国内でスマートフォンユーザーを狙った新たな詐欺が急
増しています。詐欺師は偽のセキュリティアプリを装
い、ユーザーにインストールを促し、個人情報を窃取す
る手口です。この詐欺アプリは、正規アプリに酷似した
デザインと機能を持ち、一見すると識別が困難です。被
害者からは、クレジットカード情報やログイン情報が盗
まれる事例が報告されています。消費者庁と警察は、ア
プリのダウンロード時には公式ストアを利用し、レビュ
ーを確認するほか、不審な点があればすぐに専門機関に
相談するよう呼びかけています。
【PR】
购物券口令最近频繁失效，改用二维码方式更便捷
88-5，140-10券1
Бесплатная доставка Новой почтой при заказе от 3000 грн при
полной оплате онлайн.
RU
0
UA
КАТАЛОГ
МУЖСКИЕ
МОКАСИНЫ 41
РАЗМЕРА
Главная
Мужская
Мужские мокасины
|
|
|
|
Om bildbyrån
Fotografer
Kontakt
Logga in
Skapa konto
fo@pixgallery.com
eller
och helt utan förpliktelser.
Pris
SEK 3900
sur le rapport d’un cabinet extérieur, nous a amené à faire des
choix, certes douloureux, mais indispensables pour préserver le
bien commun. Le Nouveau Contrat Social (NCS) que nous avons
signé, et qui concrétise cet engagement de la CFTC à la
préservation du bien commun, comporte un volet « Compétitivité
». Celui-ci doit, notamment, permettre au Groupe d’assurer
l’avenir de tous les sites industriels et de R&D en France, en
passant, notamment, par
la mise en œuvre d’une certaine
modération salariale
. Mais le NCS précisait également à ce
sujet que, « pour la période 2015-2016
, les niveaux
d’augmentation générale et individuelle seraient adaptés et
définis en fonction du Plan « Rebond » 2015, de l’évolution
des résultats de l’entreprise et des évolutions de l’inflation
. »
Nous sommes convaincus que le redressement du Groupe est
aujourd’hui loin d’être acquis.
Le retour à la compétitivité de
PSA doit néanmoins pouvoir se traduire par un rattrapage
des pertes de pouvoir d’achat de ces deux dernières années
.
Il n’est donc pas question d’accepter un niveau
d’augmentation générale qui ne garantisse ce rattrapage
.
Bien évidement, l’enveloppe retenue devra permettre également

■ Try it
Tally the lines in the records containing the string "augmentation"; output only the tally.

■ Output below
2